Of course, if you’re dressing in traditional business attire or a work uniform, you likely aren’t focused on subverting your environment, even with the best of fits. But that changes in social situations, in bars, restaurants, parties, and concerts. People can look one way at the gym, and another at a street festival, but neither defines their overall style.

That leaves a lot of room for experimentation.

“Some of these local designers are doing very avant-garde styles with hints of camp,” DFW’s Strickler said. “Anyone can understand what minimalism is, so this is the opposite — taking mixed, matching patterns or overdoing it with accessories, or big and bold shapes and colors and silhouettes. It’s doing the most, with the most, and it overlaps a lot with streetwear.”

Fashion is individual, and it doesn’t have to be fancy

Fashion is not the sole province of runway shows and Instagram celebrities. Really, it’s anything you wear and the way you wear it, whether practical, aesthetic or some combination of the two.
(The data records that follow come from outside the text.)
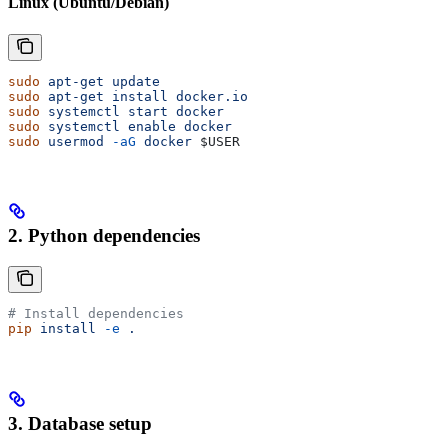
Linux (Ubuntu/Debian)
sudo
 apt-get
 update
sudo
 apt-get
 install
 docker.io
sudo
 systemctl
 start
 docker
sudo
 systemctl
 enable
 docker
sudo
 usermod
 -aG
 docker
 $USER
2. Python dependencies
# Install dependencies
pip
 install
 -e
 .
3. Database setup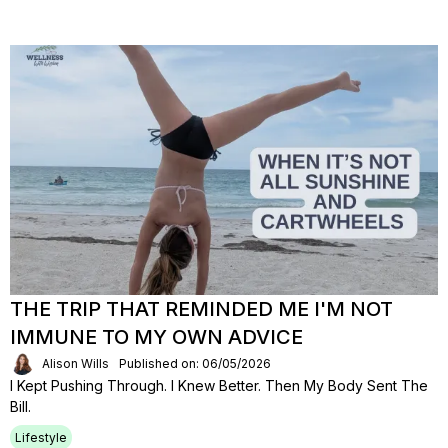
THE TRIP THAT REMINDED ME I'M NOT
IMMUNE TO MY OWN ADVICE
Alison Wills
Published on: 06/05/2026
I Kept Pushing Through. I Knew Better. Then My Body Sent The
Bill.
Lifestyle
“I end up doing my own thing,” said N3PTUNE, who’s gotten as nearly much acclaim for his sexy, confrontational looks as his music — think netting, giant shoulder pads, color-coordinated hair and accessories, and the occasional gas mask. “Give me some damn white sneakers, jeans and an orange shirt and I’ll turn it into streetwear.”

The highs and lows of fashion culture can be dizzying but entertaining. Denver Art Museum hosted the largest Dior collection outside of France in the 74-year history of the fashion house, DNA Picasso said, and major fashion conglomerate, VF Corp, recently relocated its headquarters to Denver, 303 Magazine reported.

“Fashion in Colorado has deep roots, natively, but this is also due to residents who were transplants and brought their fashion sense with them, contributing to the larger Colorado fashion gumbo pot,” DNA Picasso said. “Similarly to New York, fashion is used here as a great self-expression outlet.”

“It’s about dressing for a city where you can experience all four seasons in a day, while still incorporating pops of color and eco-friendly elements,” said designer and producer Brandi McMichael, whose Fashion Denver is preparing celebrating 20 years of showcasing and advocating for local designers. “Our designers reflect a wide range of aesthetics, from streetwear to high-end couture, all with a local flair. There’s something for every style in Denver, making it a vibrant and diverse fashion hub right in our backyard.”

That includes diverse styles from Black, Latino and Indigenous designers. Fashion Denver’s “Color of Fashion” runway shows, Sept. 26-29 at various venues, showcase African textiles and other nontraditional U.S. materials, but also luxury designs that further buck the dressed-down looks so common here.

“Veteran designers are creating sophisticated daywear, evening wear, and couture pieces, while new designers are bringing a fresh perspective, particularly in street style,” McMichael said.